• _EXERCISE MATERIALS_:
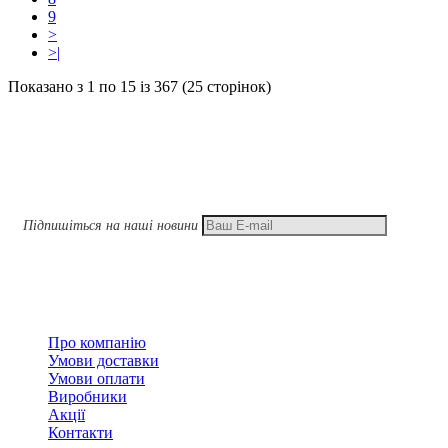
9
>
>|
Показано з 1 по 15 із 367 (25 сторінок)
Підписатися
Підпишіться на наші новини
Підписатися
Інформація
Про компанію
Умови доставки
Умови оплати
Виробники
Акції
Контакти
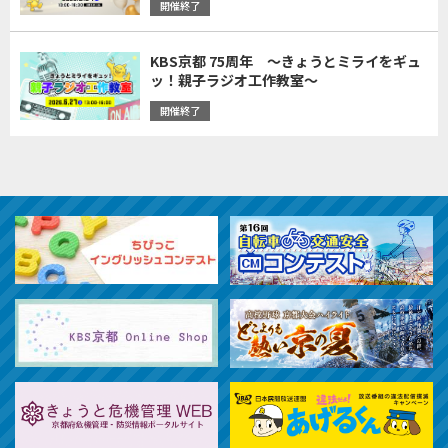
開催終了
KBS京都 75周年 ～きょうとミライをギュ
ッ！親子ラジオ工作教室～
開催終了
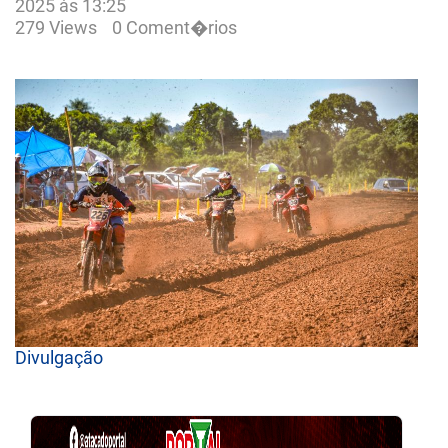
2025 às 13:25
279 Views
0 Coment�rios
Divulgação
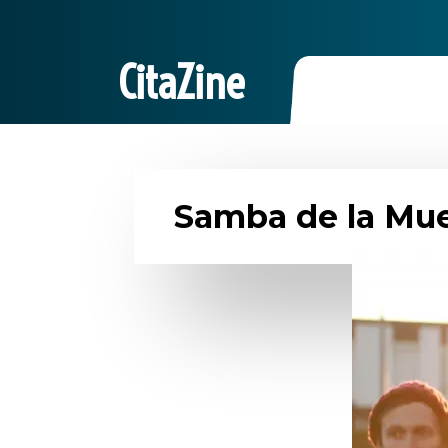
CitaZine
Samba de la Muer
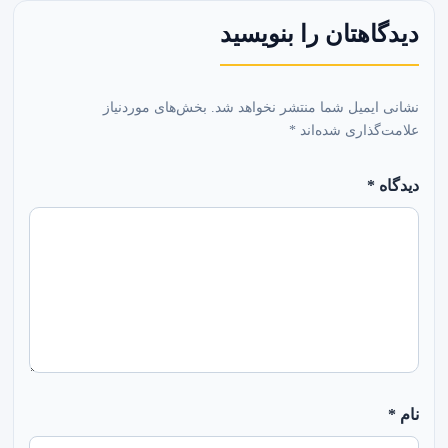
دیدگاهتان را بنویسید
نشانی ایمیل شما منتشر نخواهد شد.
بخش‌های موردنیاز
علامت‌گذاری شده‌اند
*
دیدگاه
*
نام
*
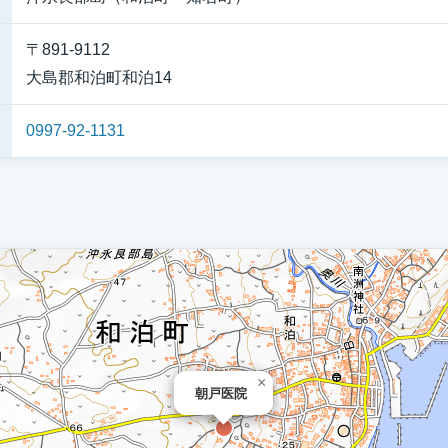
〒891-9112
大島郡和泊町和泊14
0997-92-1131
×
朝戸医院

• _WHAT YOU HAVE TO DO_: Although the records above contain pictures, only their text is to be repeated, exactly as given.

• _RESULT OF THIS TASK_:
9
>
>|
Показано з 1 по 15 із 367 (25 сторінок)
Підписатися
Підпишіться на наші новини
Підписатися
Інформація
Про компанію
Умови доставки
Умови оплати
Виробники
Акції
Контакти
開催終了
KBS京都 75周年 ～きょうとミライをギュ
ッ！親子ラジオ工作教室～
開催終了
2025 às 13:25
279 Views
0 Coment�rios
Divulgação
CitaZine
Samba de la Muer
دیدگاهتان را بنویسید
نشانی ایمیل شما منتشر نخواهد شد.
بخش‌های موردنیاز
علامت‌گذاری شده‌اند
*
دیدگاه
*
نام
*
〒891-9112
大島郡和泊町和泊14
0997-92-1131
×
朝戸医院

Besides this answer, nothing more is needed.